The German battle-cruisers were now close enough for their hulls to be distinguishable. The outline of each ship stood forth, clear-cut and black, against the sky-line. Each was rushing forward at its topmost speed, bearing down with inevitable precision upon the defenceless cargo ship, which, like an exhausted, hunted animal, strained every bolt, bar and rivet to save herself from unutterable disaster. Suddenly, it became apparent that, in addition to the Dreadnought cruisers, the sea was alive with a host of smaller craft--light cruisers and torpedo-boat-destroyers. There were in all--so far as they could see--six light cruisers and a number of destroyers, which were spread out on all sides like a ring of skirmishers or scouts.

In less than five minutes, the "Mondavia" was reduced to a floating wreck. She was so riddled with shell, so battered, torn and damaged, that she was no more than a sheer hulk, lying idle on the waves. Her funnel had been struck low down, and hurled piecemeal overboard, taking with it the greater part of the boat-deck and the upper davits. Both masts had been shot away, the main-mast falling forward, so that all the superstructure on the main-deck, from the companion-way to the chartroom, had been reduced to ruins. In the sides of the ship there were, at least, half-a-dozen gaping holes, each one large enough to admit the body of a man. One shell had burst in the engine-room, killing the chief engineer and wounding three of his assistants, and leaving the engines no more than a mass of scrap-iron.

How Crouch and Jimmy Burke lived in the midst of this, it is not possible to say. The dogs of war, ferocious though they be, are sometimes kind and sometimes pitifully cruel. One man will be killed by a spent bullet the very moment he comes within the sound of guns; whereas another, time and again, will live in the midst of mad, raging carnage, and come forth unscathed and still alive.

Crouch's clothes were in rags and tatters. He had been hurled to the forward well-deck when the bridge had given way, and had found himself buried beneath a heap of splintered wood and twisted brass and iron. He was bruised from head to foot, and had been, at first, a little stunned; for a moment he had not been able to remember where he was.

And Jimmy Burke was in no better plight.
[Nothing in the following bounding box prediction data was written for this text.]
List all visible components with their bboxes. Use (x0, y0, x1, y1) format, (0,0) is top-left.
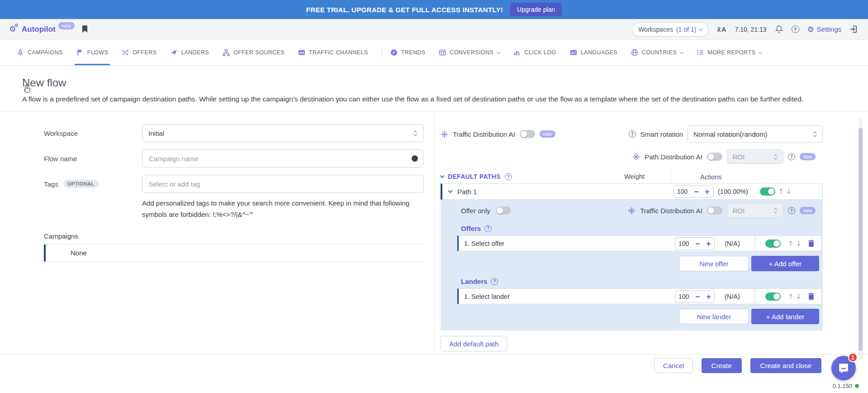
tab-trends[interactable]: TRENDS (390, 40, 426, 65)
logout-icon[interactable] (849, 25, 858, 34)
nav-divider (382, 45, 382, 60)
offers-help-icon[interactable]: ? (484, 225, 492, 232)
path-distribution-ai-toggle[interactable] (707, 153, 722, 161)
default-paths-help-icon[interactable]: ? (505, 173, 512, 180)
tdai-help-icon[interactable]: ? (788, 207, 795, 214)
page-title: New flow (22, 77, 868, 89)
upgrade-plan-button[interactable]: Upgrade plan (510, 3, 562, 16)
workspaces-dropdown[interactable]: Workspaces (1 of 1) (632, 22, 709, 37)
tab-campaigns[interactable]: CAMPAIGNS (17, 40, 63, 65)
create-and-close-button[interactable]: Create and close (750, 358, 821, 373)
offer-enabled-toggle[interactable] (765, 240, 781, 248)
new-badge: new (800, 153, 816, 160)
move-up-icon[interactable]: ↑ (778, 187, 784, 196)
move-down-icon[interactable]: ↓ (786, 187, 792, 196)
offer-only-toggle[interactable] (496, 206, 511, 215)
lander-row[interactable]: 1. Select lander 100 (N/A) ↑ ↓ (457, 288, 822, 304)
lander-share-value: (N/A) (725, 293, 740, 300)
tab-conversions[interactable]: CONVERSIONS (439, 40, 500, 65)
campaigns-none-item: None (44, 244, 424, 262)
decrease-weight-icon[interactable] (695, 294, 700, 299)
smart-rotation-label: Smart rotation (640, 130, 683, 138)
decrease-weight-icon[interactable] (694, 189, 699, 194)
tab-landers[interactable]: LANDERS (170, 40, 209, 65)
tab-traffic-channels[interactable]: Ad TRAFFIC CHANNELS (298, 40, 368, 65)
smart-rotation-select[interactable]: Normal rotation(random) (688, 125, 823, 143)
bookmark-icon[interactable] (82, 25, 88, 33)
settings-link[interactable]: ⚙ Settings (807, 25, 841, 34)
offer-weight-value[interactable]: 100 (678, 240, 689, 247)
path-tdai-metric-select[interactable]: ROI (727, 203, 783, 218)
offer-row[interactable]: 1. Select offer 100 (N/A) ↑ ↓ (457, 235, 822, 251)
smart-rotation-help-icon[interactable]: ? (629, 130, 636, 138)
select-chevrons-icon (773, 208, 778, 214)
tab-flows[interactable]: FLOWS (76, 40, 108, 65)
lander-weight-stepper: 100 (675, 290, 715, 303)
decrease-weight-icon[interactable] (695, 241, 700, 246)
workspace-label: Workspace (44, 129, 142, 137)
create-button[interactable]: Create (702, 358, 742, 373)
move-up-icon[interactable]: ↑ (788, 240, 794, 248)
chevron-down-icon (440, 174, 445, 178)
path-traffic-distribution-ai-label: Traffic Distribution AI (640, 207, 702, 215)
default-paths-header[interactable]: DEFAULT PATHS ? (441, 173, 512, 180)
notifications-bell-icon[interactable] (775, 25, 783, 34)
add-offer-button[interactable]: + Add offer (751, 256, 819, 271)
chevron-down-icon (497, 50, 500, 54)
flow-name-input[interactable] (142, 149, 424, 168)
chevron-down-icon (448, 189, 453, 193)
tab-offers[interactable]: OFFERS (122, 40, 157, 65)
path-row[interactable]: Path 1 100 (100.00%) ↑ ↓ (441, 183, 823, 200)
app-header: ⚙ ⚙ Autopilot new Workspaces (1 of 1) x̄… (0, 19, 868, 40)
path-weight-value[interactable]: 100 (677, 188, 688, 195)
new-offer-button[interactable]: New offer (679, 256, 749, 271)
tags-hint: Add personalized tags to make your searc… (142, 197, 423, 220)
path-distribution-metric-value: ROI (733, 153, 745, 161)
tab-countries[interactable]: COUNTRIES (631, 40, 683, 65)
tab-more-reports[interactable]: MORE REPORTS (697, 40, 762, 65)
path-details-section: Offer only Traffic Distribution AI ROI ?… (441, 200, 823, 331)
brand[interactable]: ⚙ ⚙ Autopilot new (9, 24, 75, 35)
cancel-button[interactable]: Cancel (655, 358, 693, 373)
landers-help-icon[interactable]: ? (491, 278, 498, 285)
translate-icon[interactable]: x̄A (717, 25, 726, 33)
move-down-icon[interactable]: ↓ (796, 292, 802, 301)
path-distribution-help-icon[interactable]: ? (788, 153, 795, 160)
tab-click-log[interactable]: CLICK LOG (513, 40, 556, 65)
scrollbar-thumb[interactable] (859, 128, 863, 351)
lander-weight-value[interactable]: 100 (678, 293, 689, 300)
move-up-icon[interactable]: ↑ (788, 292, 794, 301)
chevron-down-icon (699, 26, 703, 31)
campaigns-list: Campaigns None (44, 232, 424, 262)
tags-input[interactable] (142, 175, 424, 193)
help-icon[interactable]: ? (792, 25, 799, 33)
form-footer: Cancel Create Create and close (0, 354, 868, 387)
delete-offer-trash-icon[interactable] (808, 240, 815, 247)
trial-banner: FREE TRIAL. UPGRADE & GET FULL ACCESS IN… (0, 0, 868, 19)
chat-unread-badge: 1 (848, 353, 858, 362)
lander-enabled-toggle[interactable] (765, 292, 781, 301)
workspace-select[interactable]: Initial (142, 124, 424, 142)
add-default-path-button[interactable]: Add default path (441, 336, 507, 351)
move-down-icon[interactable]: ↓ (796, 240, 802, 248)
traffic-distribution-ai-toggle[interactable] (520, 130, 535, 138)
flow-color-dot[interactable] (412, 155, 418, 162)
increase-weight-icon[interactable] (705, 189, 710, 194)
path-name: Path 1 (457, 188, 477, 196)
gear-icon: ⚙ (807, 25, 814, 34)
increase-weight-icon[interactable] (706, 294, 711, 299)
select-chevrons-icon (413, 130, 417, 136)
conversions-table-icon (439, 49, 446, 56)
delete-lander-trash-icon[interactable] (808, 292, 815, 300)
increase-weight-icon[interactable] (706, 241, 711, 246)
new-lander-button[interactable]: New lander (679, 309, 749, 324)
path-traffic-distribution-ai-toggle[interactable] (707, 206, 722, 215)
path-enabled-toggle[interactable] (760, 187, 775, 196)
status-dot-icon (855, 384, 859, 388)
tab-languages[interactable]: A LANGUAGES (570, 40, 617, 65)
campaigns-rocket-icon (17, 49, 24, 56)
add-lander-button[interactable]: + Add lander (751, 309, 819, 324)
path-distribution-metric-select[interactable]: ROI (727, 149, 783, 164)
offer-select-label: 1. Select offer (464, 240, 504, 247)
tab-offer-sources[interactable]: OFFER SOURCES (223, 40, 285, 65)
Indeed, he looked as if he had received a mortal wound, for he was all sprinkled with the blood of a man who had been killed quite near to him--a poor fellow who had been literally blown to pieces by an 11-inch shell that burst at his very feet.
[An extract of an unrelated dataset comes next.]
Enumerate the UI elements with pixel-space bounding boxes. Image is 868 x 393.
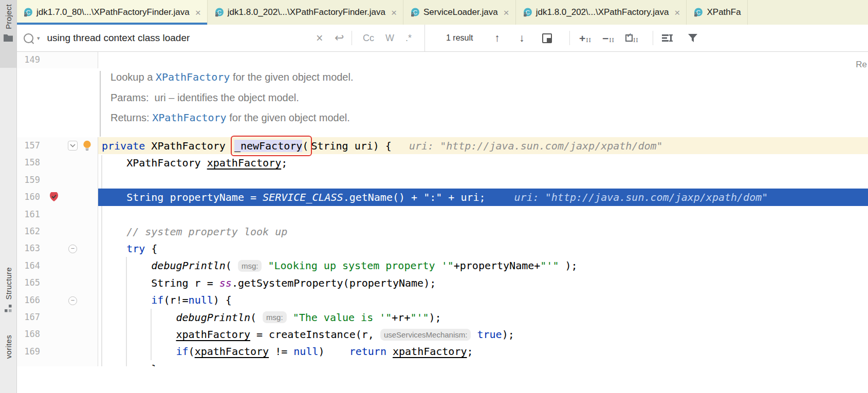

Crouch, followed by Jimmy, dragged himself to the forecastle, which was the only point of vantage left on the demolished, shattered ship. Save these two, no one was to be seen upon the deck, in which great holes yawned like chasms. Here and there, in horrid attitudes, lay those who had given up their lives, who had been murdered--for it was nothing else but murder--under the Naval Ensign of the German Empire, for the vile cause of the Fatherland and Kultur.

The great shells still rained in fierce and venomous profusion. Sooner or later, the unhappy ship must be struck below the water-line, when nothing could save the lives of those on board; for, not one of the ship's boats remained, and they could hope for little mercy from German seamen.
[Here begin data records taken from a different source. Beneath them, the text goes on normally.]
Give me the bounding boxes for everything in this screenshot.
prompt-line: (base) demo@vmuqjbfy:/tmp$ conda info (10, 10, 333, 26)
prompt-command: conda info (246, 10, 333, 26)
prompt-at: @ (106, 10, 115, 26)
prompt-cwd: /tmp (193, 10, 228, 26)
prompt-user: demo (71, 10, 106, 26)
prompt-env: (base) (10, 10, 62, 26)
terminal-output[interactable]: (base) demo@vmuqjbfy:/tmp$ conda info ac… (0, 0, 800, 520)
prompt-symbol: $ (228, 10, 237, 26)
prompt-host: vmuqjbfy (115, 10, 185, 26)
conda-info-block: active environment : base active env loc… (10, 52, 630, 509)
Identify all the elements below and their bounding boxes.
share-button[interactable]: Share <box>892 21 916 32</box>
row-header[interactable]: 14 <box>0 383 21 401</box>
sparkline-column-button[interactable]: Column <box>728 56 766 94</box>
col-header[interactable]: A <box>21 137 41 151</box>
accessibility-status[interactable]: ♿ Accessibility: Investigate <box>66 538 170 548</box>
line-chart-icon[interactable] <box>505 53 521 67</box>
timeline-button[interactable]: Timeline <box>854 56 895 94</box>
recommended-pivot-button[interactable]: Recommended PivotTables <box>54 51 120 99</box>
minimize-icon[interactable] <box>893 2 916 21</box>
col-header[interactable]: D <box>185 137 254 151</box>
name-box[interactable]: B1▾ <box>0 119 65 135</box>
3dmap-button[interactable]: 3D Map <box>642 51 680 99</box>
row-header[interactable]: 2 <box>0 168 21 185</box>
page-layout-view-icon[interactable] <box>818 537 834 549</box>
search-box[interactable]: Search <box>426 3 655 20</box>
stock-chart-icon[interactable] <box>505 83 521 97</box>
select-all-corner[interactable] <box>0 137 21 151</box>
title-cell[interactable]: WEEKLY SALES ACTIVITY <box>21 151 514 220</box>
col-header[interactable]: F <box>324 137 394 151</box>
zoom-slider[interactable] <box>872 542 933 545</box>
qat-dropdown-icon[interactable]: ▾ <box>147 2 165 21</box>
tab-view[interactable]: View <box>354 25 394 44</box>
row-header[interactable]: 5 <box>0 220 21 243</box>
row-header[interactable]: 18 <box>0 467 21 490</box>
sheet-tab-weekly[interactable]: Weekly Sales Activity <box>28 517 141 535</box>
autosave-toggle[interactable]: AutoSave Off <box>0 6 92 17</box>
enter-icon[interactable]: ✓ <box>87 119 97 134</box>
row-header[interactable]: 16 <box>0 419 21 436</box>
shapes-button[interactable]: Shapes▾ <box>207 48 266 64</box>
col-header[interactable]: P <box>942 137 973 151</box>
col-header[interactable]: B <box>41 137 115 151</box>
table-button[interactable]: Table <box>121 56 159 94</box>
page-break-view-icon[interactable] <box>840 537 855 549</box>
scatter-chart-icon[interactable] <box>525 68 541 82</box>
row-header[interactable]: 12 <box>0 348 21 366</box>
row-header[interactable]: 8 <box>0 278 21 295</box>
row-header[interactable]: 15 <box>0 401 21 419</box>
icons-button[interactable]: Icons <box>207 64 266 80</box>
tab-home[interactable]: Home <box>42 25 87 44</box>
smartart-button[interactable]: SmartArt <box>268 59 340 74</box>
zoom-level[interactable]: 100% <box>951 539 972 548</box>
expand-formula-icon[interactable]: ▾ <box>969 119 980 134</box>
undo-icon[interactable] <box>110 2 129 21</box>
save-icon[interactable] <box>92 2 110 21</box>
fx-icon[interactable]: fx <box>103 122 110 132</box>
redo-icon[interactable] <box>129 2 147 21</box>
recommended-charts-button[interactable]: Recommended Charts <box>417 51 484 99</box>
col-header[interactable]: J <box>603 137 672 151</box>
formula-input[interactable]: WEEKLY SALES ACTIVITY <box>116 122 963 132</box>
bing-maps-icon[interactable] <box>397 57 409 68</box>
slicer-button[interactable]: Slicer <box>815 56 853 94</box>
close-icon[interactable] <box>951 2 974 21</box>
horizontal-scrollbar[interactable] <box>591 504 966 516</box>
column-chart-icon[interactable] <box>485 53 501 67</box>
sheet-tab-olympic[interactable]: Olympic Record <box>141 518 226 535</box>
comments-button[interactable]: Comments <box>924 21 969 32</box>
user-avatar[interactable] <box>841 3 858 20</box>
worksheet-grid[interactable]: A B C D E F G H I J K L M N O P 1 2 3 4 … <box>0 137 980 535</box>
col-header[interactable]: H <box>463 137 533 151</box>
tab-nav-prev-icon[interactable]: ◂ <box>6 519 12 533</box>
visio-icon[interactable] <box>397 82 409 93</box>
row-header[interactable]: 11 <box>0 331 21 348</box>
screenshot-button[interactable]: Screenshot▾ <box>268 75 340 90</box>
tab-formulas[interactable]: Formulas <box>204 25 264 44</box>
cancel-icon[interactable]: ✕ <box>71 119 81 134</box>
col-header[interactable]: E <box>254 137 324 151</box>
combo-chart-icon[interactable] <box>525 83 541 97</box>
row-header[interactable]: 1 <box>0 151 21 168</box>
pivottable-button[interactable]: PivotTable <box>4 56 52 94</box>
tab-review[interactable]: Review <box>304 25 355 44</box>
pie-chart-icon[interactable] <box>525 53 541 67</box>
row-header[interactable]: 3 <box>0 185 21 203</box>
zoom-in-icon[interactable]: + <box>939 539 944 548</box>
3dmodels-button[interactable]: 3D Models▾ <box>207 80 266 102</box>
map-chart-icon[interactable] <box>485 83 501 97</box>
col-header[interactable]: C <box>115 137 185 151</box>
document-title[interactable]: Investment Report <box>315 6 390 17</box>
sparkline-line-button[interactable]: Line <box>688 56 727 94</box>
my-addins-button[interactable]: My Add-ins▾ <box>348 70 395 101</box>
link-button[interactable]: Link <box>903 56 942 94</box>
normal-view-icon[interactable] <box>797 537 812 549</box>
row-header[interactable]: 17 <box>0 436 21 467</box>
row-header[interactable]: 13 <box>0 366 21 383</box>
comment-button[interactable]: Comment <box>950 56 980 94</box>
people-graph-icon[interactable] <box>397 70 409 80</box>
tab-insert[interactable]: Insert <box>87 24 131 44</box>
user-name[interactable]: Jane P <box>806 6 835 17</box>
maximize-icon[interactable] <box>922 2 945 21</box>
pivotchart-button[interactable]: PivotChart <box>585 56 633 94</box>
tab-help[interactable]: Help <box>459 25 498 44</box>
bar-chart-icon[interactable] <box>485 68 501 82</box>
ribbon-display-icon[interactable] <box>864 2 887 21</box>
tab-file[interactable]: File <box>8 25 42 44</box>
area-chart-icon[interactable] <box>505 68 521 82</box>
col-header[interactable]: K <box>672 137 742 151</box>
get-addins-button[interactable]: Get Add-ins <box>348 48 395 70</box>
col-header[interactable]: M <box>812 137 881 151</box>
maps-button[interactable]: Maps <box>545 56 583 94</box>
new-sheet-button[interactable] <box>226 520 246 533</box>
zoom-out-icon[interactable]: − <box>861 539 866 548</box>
Captain Crouch looked about him like a man who finds himself, upon a sudden, on the horns of a dilemma. In spite of his dishevelled and tattered garments, he appeared quite unconcerned. He took not the least notice of either the great shells or the deafening explosions which every few seconds rent the air. He stood with his legs wide parted, and both hands thrust into his trousers pockets.

"I don't know how it is we're still alive," said he; "or how the old ship isn't lying on her beam ends, at the bottom of the sea. It's a mystery that no one will ever solve. It would stump Solomon himself, or my name was never Crouch."

"It can't last," said Jimmy, with his eyes fixed upon the gigantic shadow of the "Blücher."